* THE PROBLEM
Please repeat only the lines below starting at the line that holds "profundidad la bipolaridad, su impacto en el" and ending at the line that holds "dintre ei era", exactly, with both of those lines included and every picture omitted.

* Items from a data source

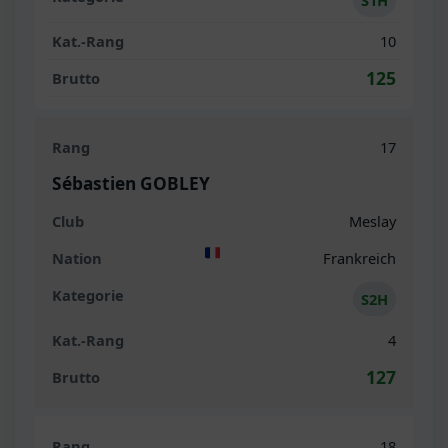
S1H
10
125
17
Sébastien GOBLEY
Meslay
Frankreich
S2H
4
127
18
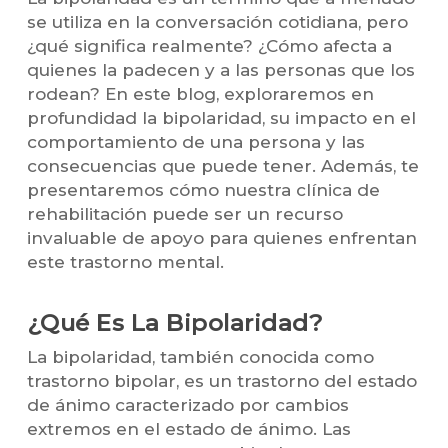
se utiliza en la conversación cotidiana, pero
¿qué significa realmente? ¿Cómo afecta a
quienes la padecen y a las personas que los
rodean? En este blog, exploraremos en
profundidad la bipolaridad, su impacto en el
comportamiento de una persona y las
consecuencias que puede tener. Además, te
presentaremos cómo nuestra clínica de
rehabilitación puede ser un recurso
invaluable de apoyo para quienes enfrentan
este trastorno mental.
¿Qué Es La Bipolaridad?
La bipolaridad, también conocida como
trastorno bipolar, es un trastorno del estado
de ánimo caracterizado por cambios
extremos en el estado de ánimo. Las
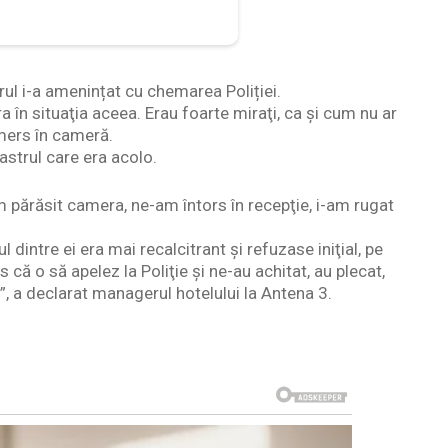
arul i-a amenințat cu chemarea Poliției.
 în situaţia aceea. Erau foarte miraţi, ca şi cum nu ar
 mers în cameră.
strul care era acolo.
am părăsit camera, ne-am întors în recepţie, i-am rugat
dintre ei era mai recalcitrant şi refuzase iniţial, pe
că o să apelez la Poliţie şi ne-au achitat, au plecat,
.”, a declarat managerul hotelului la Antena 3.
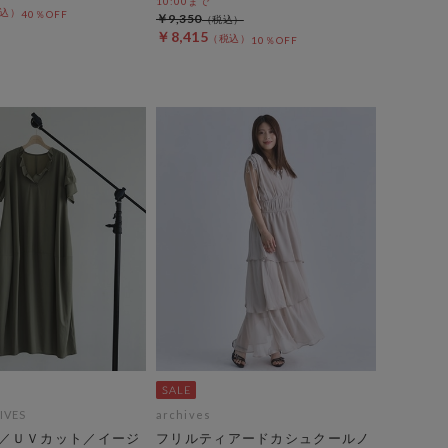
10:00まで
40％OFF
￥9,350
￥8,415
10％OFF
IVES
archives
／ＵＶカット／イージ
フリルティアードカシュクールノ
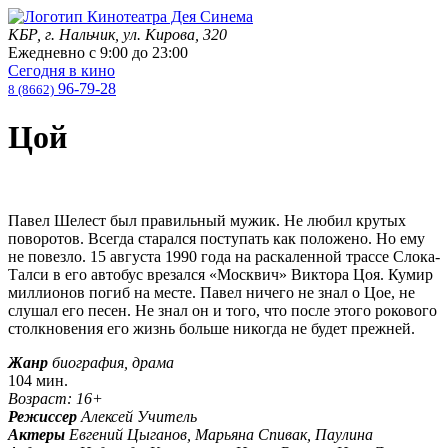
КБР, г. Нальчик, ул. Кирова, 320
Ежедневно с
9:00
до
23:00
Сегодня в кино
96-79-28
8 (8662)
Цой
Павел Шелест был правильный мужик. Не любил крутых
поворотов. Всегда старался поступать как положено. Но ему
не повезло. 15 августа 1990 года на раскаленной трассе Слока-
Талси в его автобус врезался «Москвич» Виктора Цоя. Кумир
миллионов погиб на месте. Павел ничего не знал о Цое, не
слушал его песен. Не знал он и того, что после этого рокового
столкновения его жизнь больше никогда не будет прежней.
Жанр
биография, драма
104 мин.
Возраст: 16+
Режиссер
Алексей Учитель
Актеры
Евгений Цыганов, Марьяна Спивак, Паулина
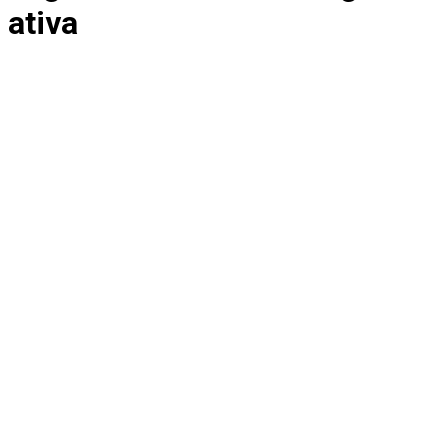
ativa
---
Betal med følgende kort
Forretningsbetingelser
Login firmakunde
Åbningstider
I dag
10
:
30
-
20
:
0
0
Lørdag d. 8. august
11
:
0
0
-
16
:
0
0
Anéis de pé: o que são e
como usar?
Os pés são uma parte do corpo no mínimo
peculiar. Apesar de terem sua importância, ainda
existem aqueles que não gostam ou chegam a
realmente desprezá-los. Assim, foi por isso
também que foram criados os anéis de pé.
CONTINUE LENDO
...
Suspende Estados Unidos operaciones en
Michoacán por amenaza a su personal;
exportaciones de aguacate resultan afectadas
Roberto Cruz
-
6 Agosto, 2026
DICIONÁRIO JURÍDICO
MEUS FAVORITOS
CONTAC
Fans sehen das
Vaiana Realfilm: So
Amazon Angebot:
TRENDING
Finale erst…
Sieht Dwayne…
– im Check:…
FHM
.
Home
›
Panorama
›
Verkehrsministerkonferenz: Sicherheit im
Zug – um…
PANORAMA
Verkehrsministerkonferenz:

* SOLUTION TO THIS TASK
profundidad la bipolaridad, su impacto en el
comportamiento de una persona y las
consecuencias que puede tener. Además, te
presentaremos cómo nuestra clínica de
rehabilitación puede ser un recurso
invaluable de apoyo para quienes enfrentan
este trastorno mental.
¿Qué Es La Bipolaridad?
La bipolaridad, también conocida como
trastorno bipolar, es un trastorno del estado
de ánimo caracterizado por cambios
extremos en el estado de ánimo. Las
arul i-a amenințat cu chemarea Poliției.
 în situaţia aceea. Erau foarte miraţi, ca şi cum nu ar
 mers în cameră.
strul care era acolo.
am părăsit camera, ne-am întors în recepţie, i-am rugat
dintre ei era mai recalcitrant şi refuzase iniţial, pe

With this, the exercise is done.